Python and Pandas rookie here! I'm trying to transpose a dataframe that contains a million records using a for loop. As you can imagine, it's painstakingly slow. Please see below for my process and code.
There are two dataframes i'm working with: transactions - which contains the customer_id, and the category they purchased from.
transactions=pandas.DataFrame({'a':['johnny','sally','maggy','lassy','johnny','sally','maggy'],
'category':['fruits','fruits','spices','veggies','veggies','spices','snacks']})
category_list - which contains all categories a customer could purchase from.
category_list=pandas.DataFrame({'category':['fruits','spices','veggies','snacks','drinks','alcohol','adult']})
For each customer, if the customer has (ever) made a purchase in a given category, then assign a value 1. If not, then assign value of 0.
Code:
cust_list = transactions['a'].unique()
final_data = pandas.DataFrame()
for i in cust_list:
step1 = transactions[transactions.a == i]
step1 = step1.drop_duplicates()
step1['value'] = 1
cat_merge = pandas.merge(step1, category_list, how='right', left_on='category', right_on='category')
cat_merge['a'] = i
cat_merge = cat_merge.fillna(0)
cat_merge_transpose = pandas.DataFrame(cat_merge.transpose())
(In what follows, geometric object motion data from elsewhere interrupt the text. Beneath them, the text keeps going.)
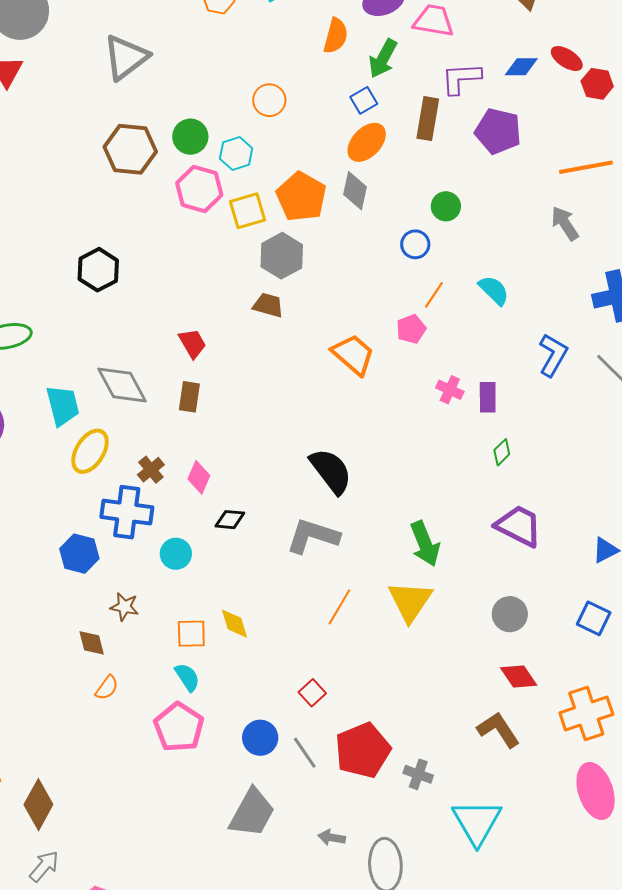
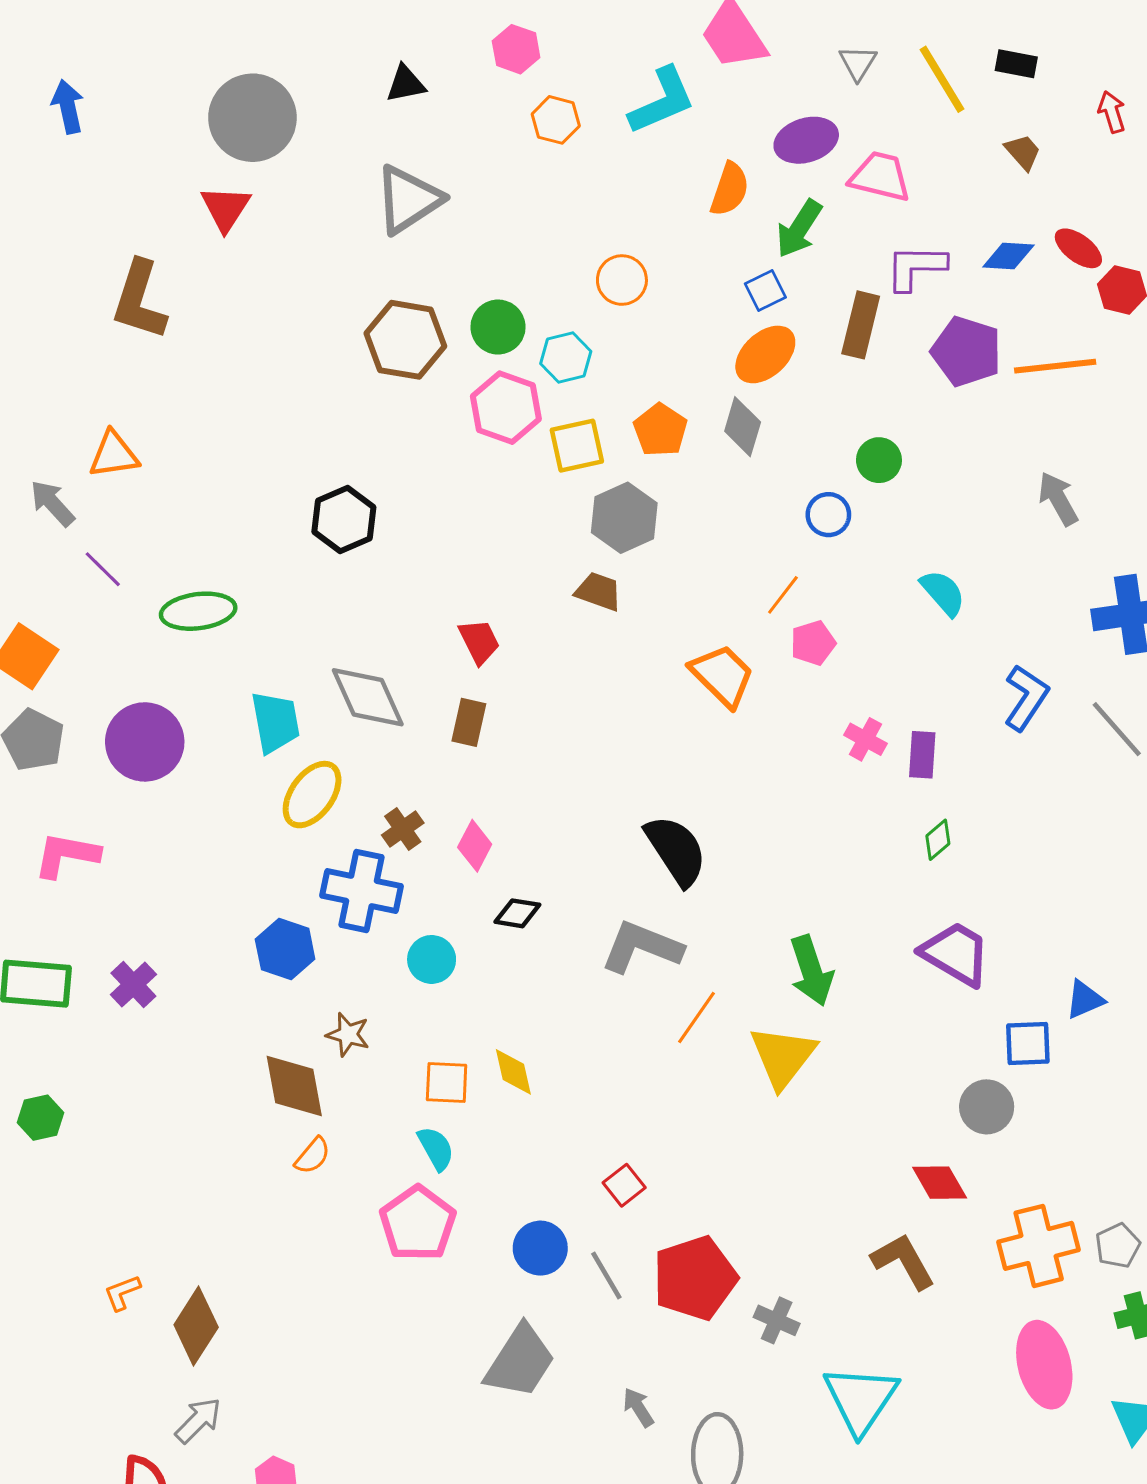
orange line: (586, 167) -> (1055, 366), moved
orange pentagon: (301, 197) -> (660, 430), size x0.7
orange line: (434, 295) -> (783, 595), moved
orange line: (339, 607) -> (697, 1017), moved
gray circle: (510, 614) -> (987, 1107), moved
blue square: (594, 618) -> (1028, 1043), moved, turned -32
brown diamond: (92, 643) -> (294, 1086), size x1.6
gray arrow: (332, 838) -> (638, 1407), turned 44

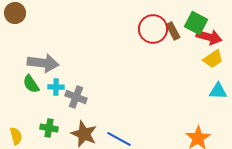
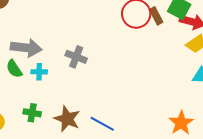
gray cross: (76, 97) -> (76, 57), moved

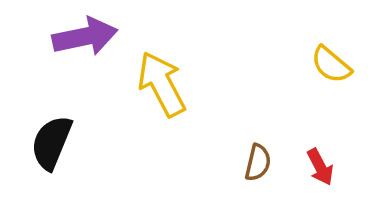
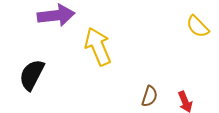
yellow semicircle: (331, 65) -> (198, 27), moved

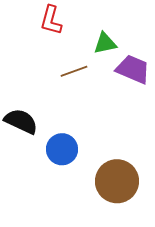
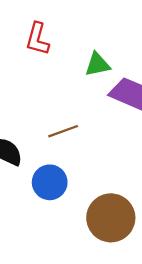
brown line: (74, 71) -> (63, 131), moved

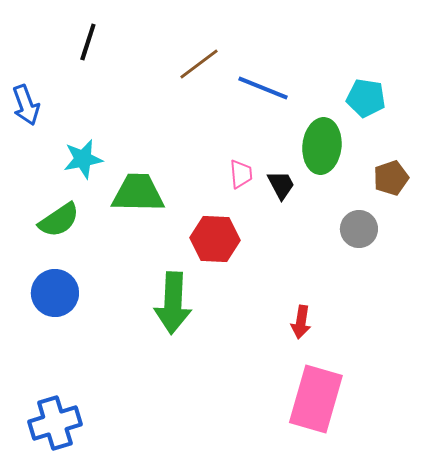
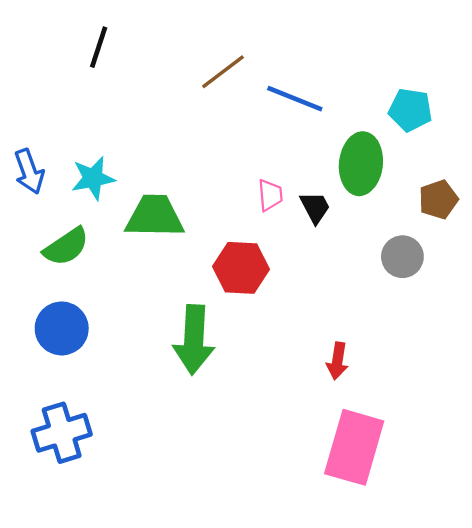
blue arrow: (26, 105) -> (29, 172), moved
blue cross: (55, 423) -> (62, 433), moved

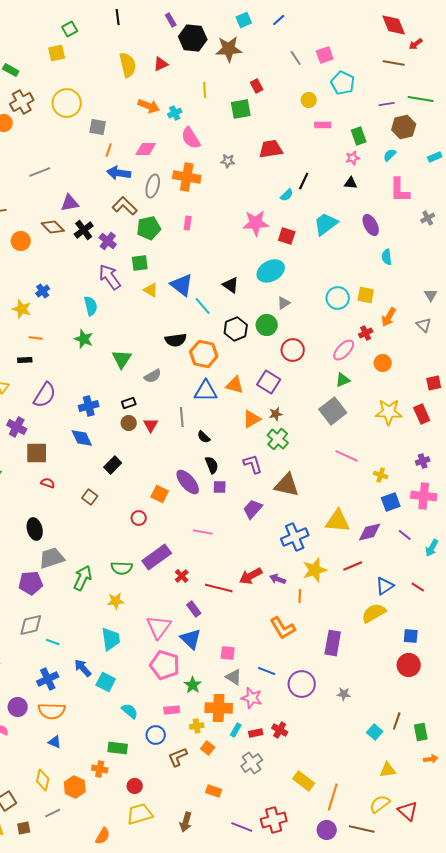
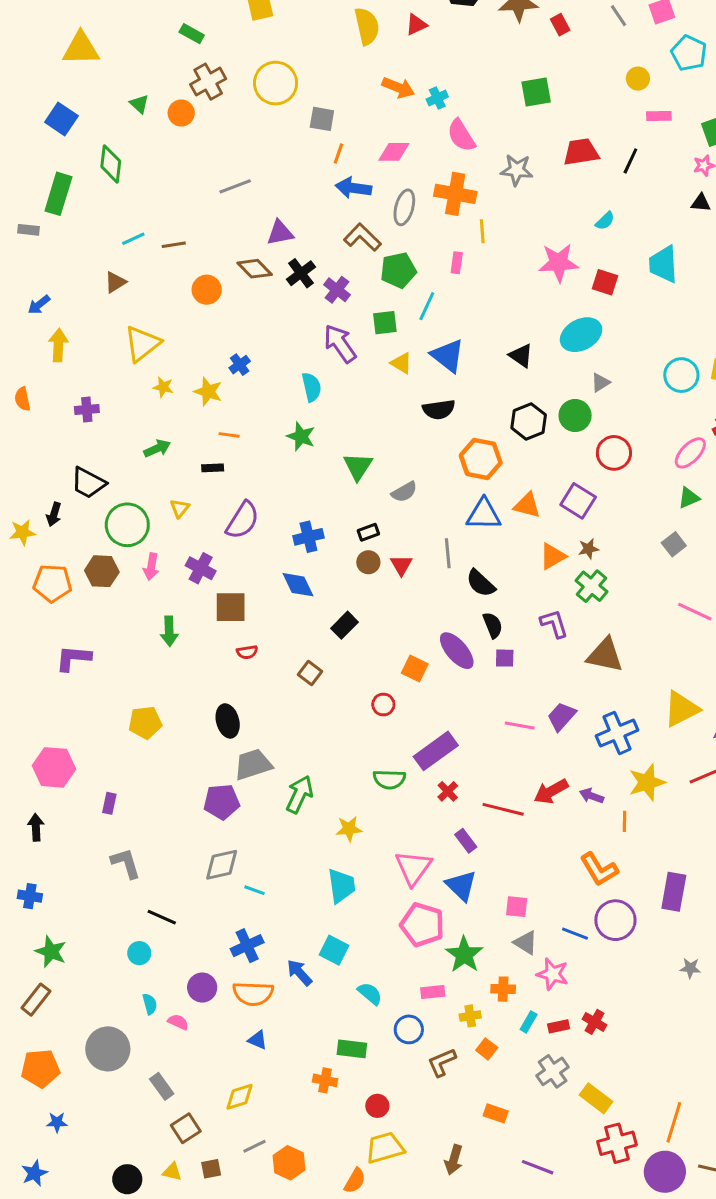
red rectangle: (257, 86) -> (560, 25), moved
yellow line: (205, 90) -> (482, 231), moved
gray star: (228, 161) -> (517, 170), size x1.5
black line: (304, 181) -> (630, 161), moved
cyan trapezoid: (326, 224) -> (663, 264), turned -56
cyan line: (203, 306) -> (427, 306), moved, turned 66
black semicircle: (176, 340) -> (439, 409), moved
gray square: (333, 411) -> (674, 544), size x0.6
black semicircle: (204, 437) -> (481, 583), size x1.5
red semicircle: (48, 483) -> (247, 652), turned 152
purple trapezoid: (253, 509) -> (562, 716), moved
yellow triangle: (338, 521) -> (681, 709), turned -32
pink line: (203, 532) -> (520, 725), moved
purple rectangle: (157, 557) -> (436, 751), moved
green semicircle: (122, 568) -> (389, 779), moved
blue arrow: (83, 668) -> (299, 973), moved
purple circle: (302, 684) -> (615, 920), moved
green star: (193, 685) -> (464, 955), size x1.4
orange cross: (219, 708) -> (503, 989), size x0.6
yellow diamond: (43, 780) -> (240, 1097), turned 60
yellow rectangle: (304, 781) -> (596, 1098), moved
orange hexagon: (75, 787) -> (289, 1163), moved
red cross: (274, 820) -> (617, 1143), moved
purple circle: (327, 830) -> (665, 1172), size x1.4
orange semicircle: (103, 836) -> (355, 1181), moved

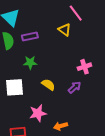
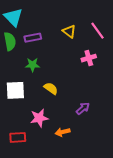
pink line: (76, 13) -> (97, 31), moved
pink cross: (84, 67) -> (89, 58), moved
purple arrow: (75, 87) -> (83, 108), moved

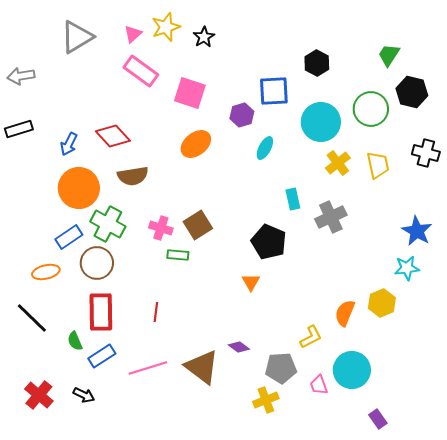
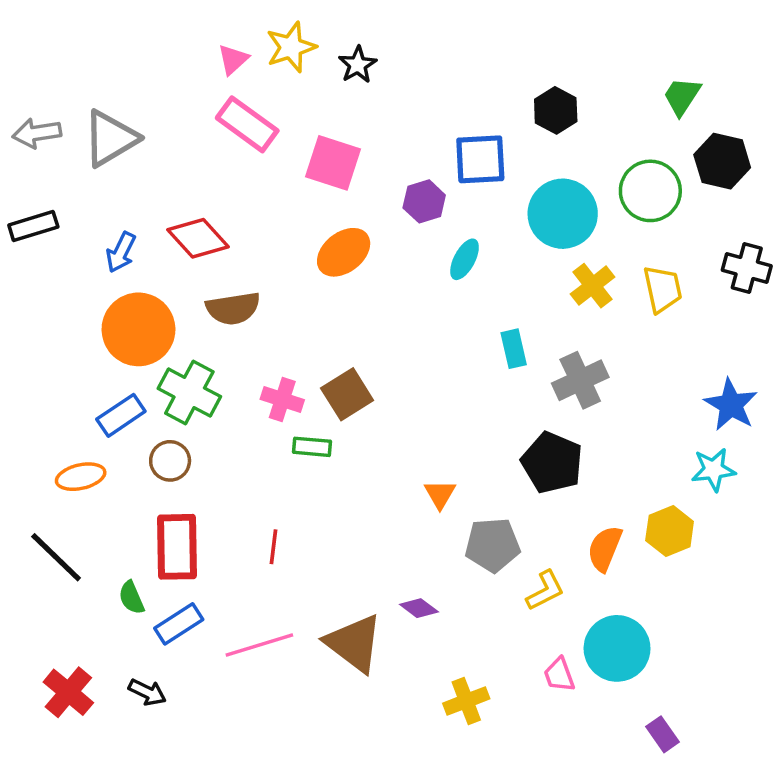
gray triangle: (77, 37) -> (110, 138), moved
black pentagon: (269, 242) -> (552, 463), moved
brown circle: (97, 263) -> (170, 461), size x0.7
gray pentagon: (281, 368) -> (493, 545), moved

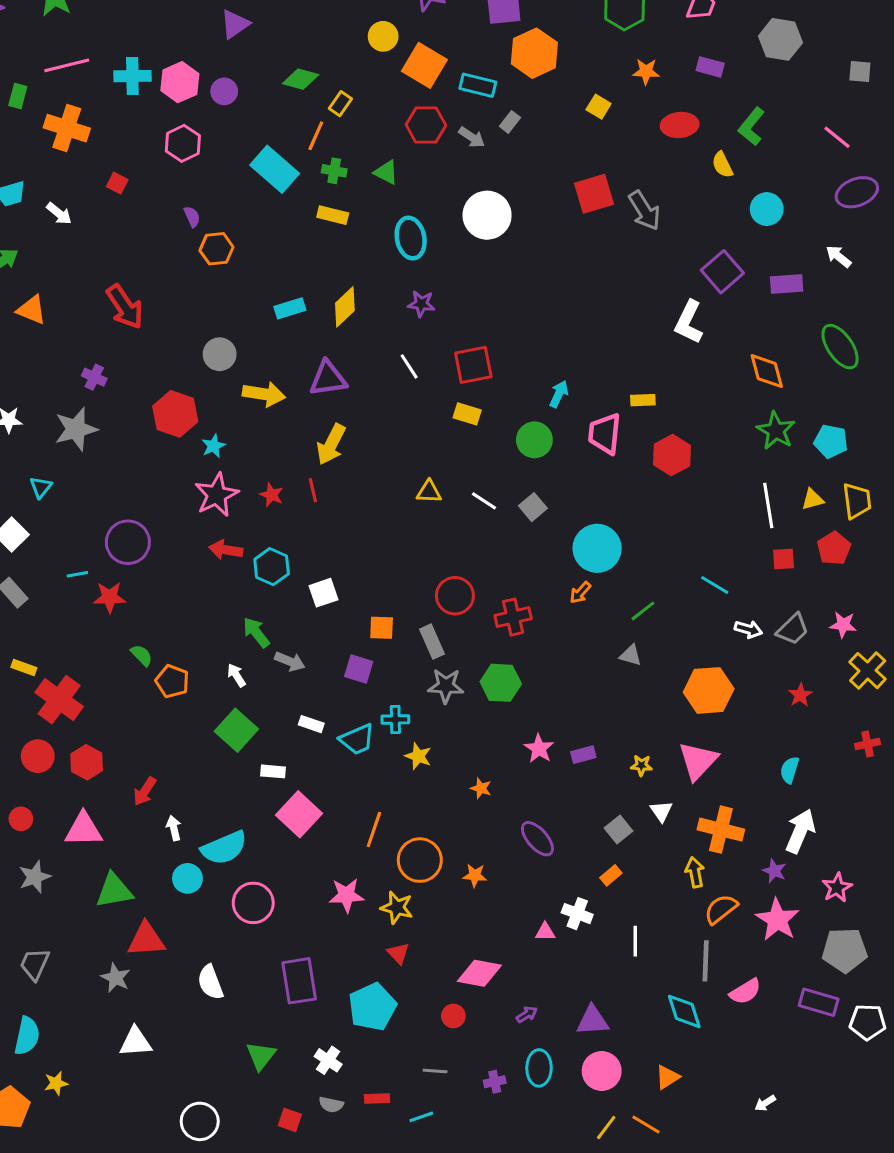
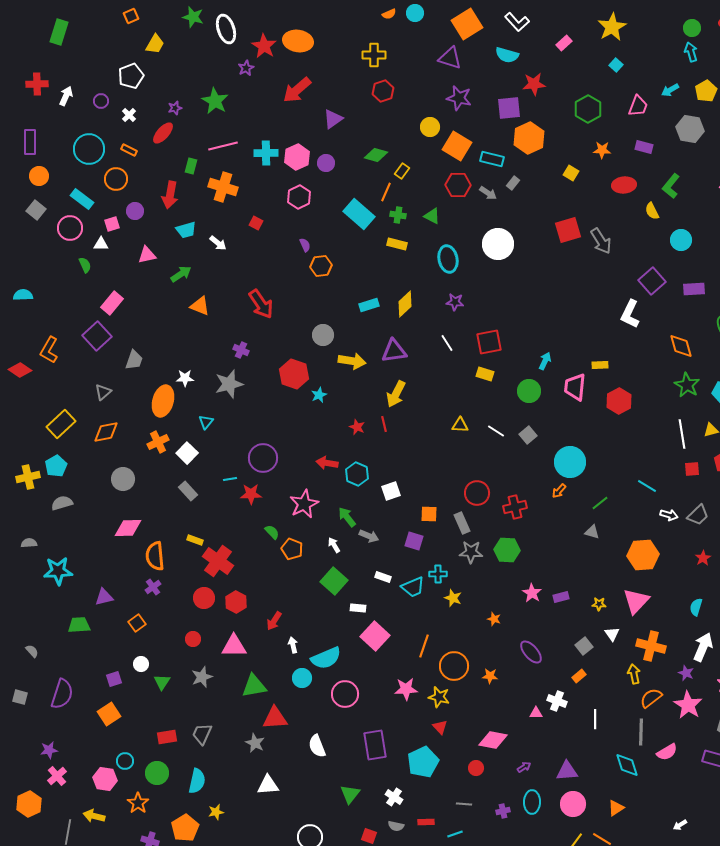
pink star: (217, 495) -> (304, 504), moved

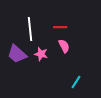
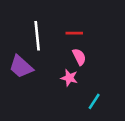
pink star: (41, 54) -> (69, 78), moved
cat_merge_transpose = cat_merge_transpose.drop(cat_merge_transpose.index[0])
cat_merge_transpose.columns = cat_merge_transpose.iloc[0]
cat_merge_transpose = cat_merge_transpose.drop(cat_merge_transpose.index[0])
cat_merge_transpose.reset_index()
cat_merge_transpose.insert(0, 'a', i)
final_data = final_data.append(pandas.DataFrame(data = cat_merge_transpose), ignore_index=True)
So in this case the result would look like this:
print final_data
Any help i can get to optimize this and make it run significantly faster, with fewer lines of code will be very much appreciated.
Thank you.